▸ Task prompt
Among the entries below, count the lines where the string "Services" occurs, and give only the number.

(Stored data entries)
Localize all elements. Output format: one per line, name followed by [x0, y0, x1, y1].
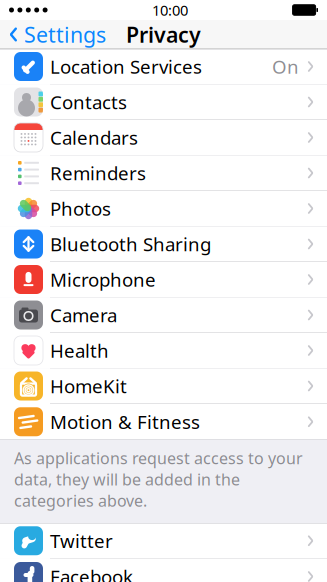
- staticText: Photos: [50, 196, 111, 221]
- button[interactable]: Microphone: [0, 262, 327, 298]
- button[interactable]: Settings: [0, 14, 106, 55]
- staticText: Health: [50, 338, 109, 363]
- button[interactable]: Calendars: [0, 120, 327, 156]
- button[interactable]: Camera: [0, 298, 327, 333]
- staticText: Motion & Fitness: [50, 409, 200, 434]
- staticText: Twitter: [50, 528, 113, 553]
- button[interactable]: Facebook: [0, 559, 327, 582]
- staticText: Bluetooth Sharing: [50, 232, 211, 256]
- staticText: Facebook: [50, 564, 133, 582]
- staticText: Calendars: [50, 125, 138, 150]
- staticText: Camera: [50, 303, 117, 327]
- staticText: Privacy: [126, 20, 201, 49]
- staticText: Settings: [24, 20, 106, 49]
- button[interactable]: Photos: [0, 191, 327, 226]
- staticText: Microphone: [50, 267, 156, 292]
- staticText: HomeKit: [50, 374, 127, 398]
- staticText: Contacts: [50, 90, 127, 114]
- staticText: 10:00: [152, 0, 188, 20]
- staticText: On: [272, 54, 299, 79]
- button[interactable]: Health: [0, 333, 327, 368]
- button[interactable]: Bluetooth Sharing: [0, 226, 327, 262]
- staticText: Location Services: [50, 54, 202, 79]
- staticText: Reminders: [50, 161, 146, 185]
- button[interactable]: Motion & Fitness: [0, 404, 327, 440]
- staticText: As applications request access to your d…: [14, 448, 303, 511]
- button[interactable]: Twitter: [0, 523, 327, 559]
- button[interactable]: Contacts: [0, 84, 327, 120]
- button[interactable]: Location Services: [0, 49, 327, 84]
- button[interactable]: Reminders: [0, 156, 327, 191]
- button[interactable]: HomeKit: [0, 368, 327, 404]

▸ Result of this task
2